(Beginning of Supplied information)

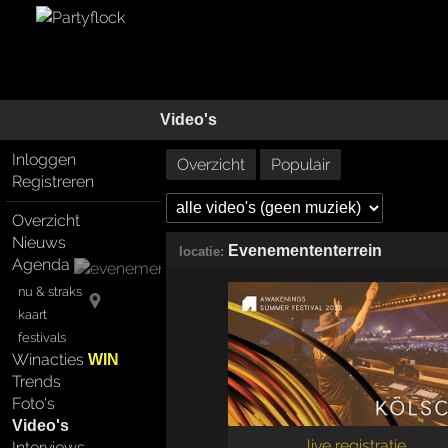
Video's
Inloggen
Overzicht
Populair
Registreren
Overzicht
Nieuws
Evenemententerrein
locatie:
Agenda
nu & straks
kaart
festivals
Winacties
WIN
Trends
Foto's
Video's
live registratie
Interviews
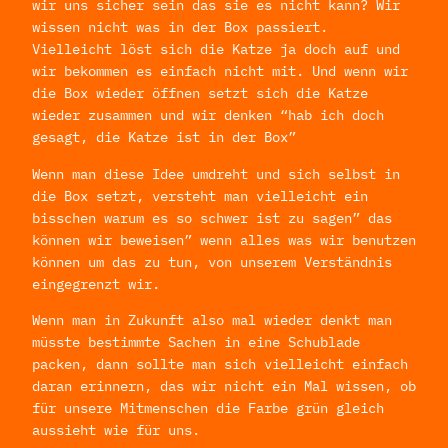
wir uns sicher sein das sie es nicht kann? Wir
wissen nicht was in der Box passiert.
Vielleicht löst sich die Katze ja doch auf und
wir bekommen es einfach nicht mit. Und wenn wir
die Box wieder öffnen setzt sich die Katze
wieder zusammen und wir denken “hab ich doch
gesagt, die Katze ist in der Box”
Wenn man diese Idee umdreht und sich selbst in
die Box setzt, versteht man vielleicht ein
bisschen warum es so schwer ist zu sagen” das
können wir beweisen” wenn alles was wir benutzen
können um das zu tun, von unserem Verständnis
eingegrenzt wir.
Wenn man in Zukunft also mal wieder denkt man
müsste bestimmte Sachen in eine Schublade
packen, dann sollte man sich vielleicht einfach
daran erinnern, das wir nicht ein Mal wissen, ob
für unsere Mitmenschen die Farbe grün gleich
aussieht wie für uns.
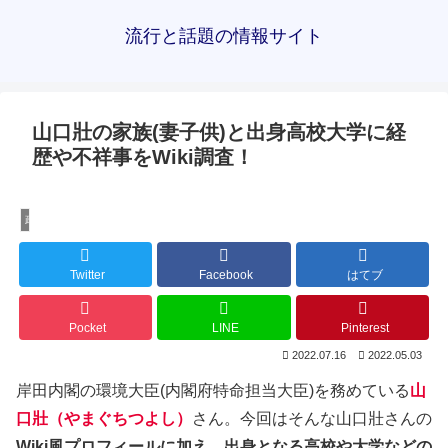
流行と話題の情報サイト
山口壯の家族(妻子供)と出身高校大学に経
歴や不祥事をWiki調査！
政治家
Twitter
Facebook
はてブ
Pocket
LINE
Pinterest
2022.07.16
2022.05.03
岸田内閣の環境大臣(内閣府特命担当大臣)を務めている
山
口壯（やまぐちつよし
）
さん。今回はそんな山口壯さんの
Wiki風プロフィールに加え、出身となる高校や大学などの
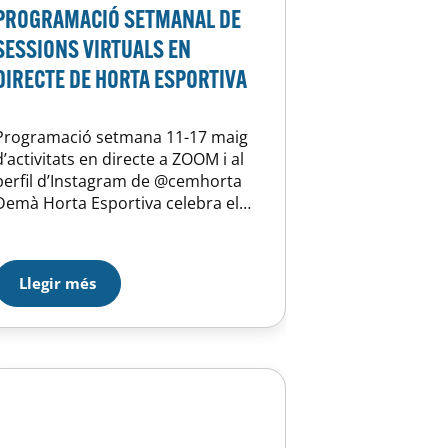
PROGRAMACIÓ SETMANAL DE
SESSIONS VIRTUALS EN
DIRECTE DE HORTA ESPORTIVA
Programació setmana 11-17 maig
d’activitats en directe a ZOOM i al
perfil d’Instagram de @cemhorta
Demà Horta Esportiva celebra el
seu 9è aniversari, recordeu-vos de
participar en el sorteig que han
proposat en el seu Instagram!
Llegir més
*Per a inscriure´s a les activitats de
la plataforma ZOOM, enviar un
correu a
consultes@hortaesportiva.cat
especificant el nom/cognom…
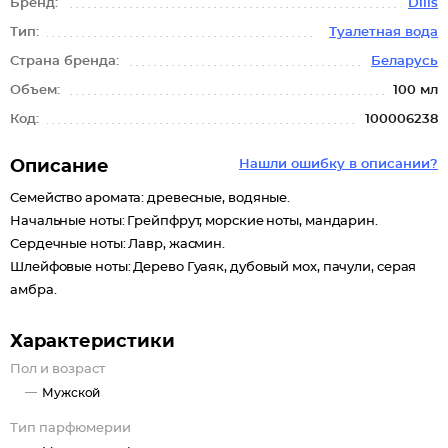
Бренд:
Dilis
Тип:
Туалетная вода
Страна бренда:
Беларусь
Объем:
100 мл
Код:
100006238
Описание
Нашли ошибку в описании?
Семейство аромата: древесные, водяные.
Начальные ноты: Грейпфрут, морские ноты, мандарин.
Сердечные ноты: Лавр, жасмин.
Шлейфовые ноты: Дерево Гуаяк, дубовый мох, пачули, серая
амбра.
Характеристики
Пол и возраст
Мужской
Тип парфюмерии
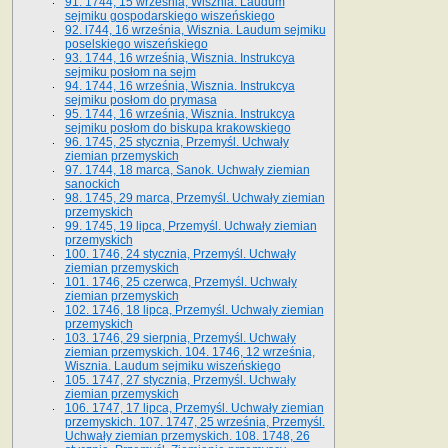
91. 1744, 15 września, Wisznia. Laudum
sejmiku gospodarskiego wiszeńskiego
92. l744, 16 września, Wisznia. Laudum sejmiku
poselskiego wiszeńskiego
93. 1744, 16 września, Wisznia. Instrukcya
sejmiku posłom na sejm
94. 1744, 16 września, Wisznia. Instrukcya
sejmiku posłom do prymasa
95. 1744, 16 września, Wisznia. Instrukcya
sejmiku posłom do biskupa krakowskiego
96. 1745, 25 stycznia, Przemyśl. Uchwały
ziemian przemyskich
97. 1744, 18 marca, Sanok. Uchwały ziemian
sanockich
98. 1745, 29 marca, Przemyśl. Uchwały ziemian
przemyskich
99. 1745, 19 lipca, Przemyśl. Uchwały ziemian
przemyskich
100. 1746, 24 stycznia, Przemyśl. Uchwały
ziemian przemyskich
101. 1746, 25 czerwca, Przemyśl. Uchwały
ziemian przemyskich
102. 1746, 18 lipca, Przemyśl. Uchwały ziemian
przemyskich
103. 1746, 29 sierpnia, Przemyśl. Uchwały
ziemian przemyskich. 104. 1746, 12 września,
Wisznia. Laudum sejmiku wiszeńskiego
105. 1747, 27 stycznia, Przemyśl. Uchwały
ziemian przemyskich
106. 1747, 17 lipca, Przemyśl. Uchwały ziemian
przemyskich. 107. 1747, 25 września, Przemyśl.
Uchwały ziemian przemyskich. 108. 1748, 26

(End of Supplied information)

How to complete this task: From the line holding "97. 1744, 18 marca, Sanok. Uchwały ziemian" to the final line of the data, output each line exactly and nothing more.

Answer to this task:
97. 1744, 18 marca, Sanok. Uchwały ziemian
sanockich
98. 1745, 29 marca, Przemyśl. Uchwały ziemian
przemyskich
99. 1745, 19 lipca, Przemyśl. Uchwały ziemian
przemyskich
100. 1746, 24 stycznia, Przemyśl. Uchwały
ziemian przemyskich
101. 1746, 25 czerwca, Przemyśl. Uchwały
ziemian przemyskich
102. 1746, 18 lipca, Przemyśl. Uchwały ziemian
przemyskich
103. 1746, 29 sierpnia, Przemyśl. Uchwały
ziemian przemyskich. 104. 1746, 12 września,
Wisznia. Laudum sejmiku wiszeńskiego
105. 1747, 27 stycznia, Przemyśl. Uchwały
ziemian przemyskich
106. 1747, 17 lipca, Przemyśl. Uchwały ziemian
przemyskich. 107. 1747, 25 września, Przemyśl.
Uchwały ziemian przemyskich. 108. 1748, 26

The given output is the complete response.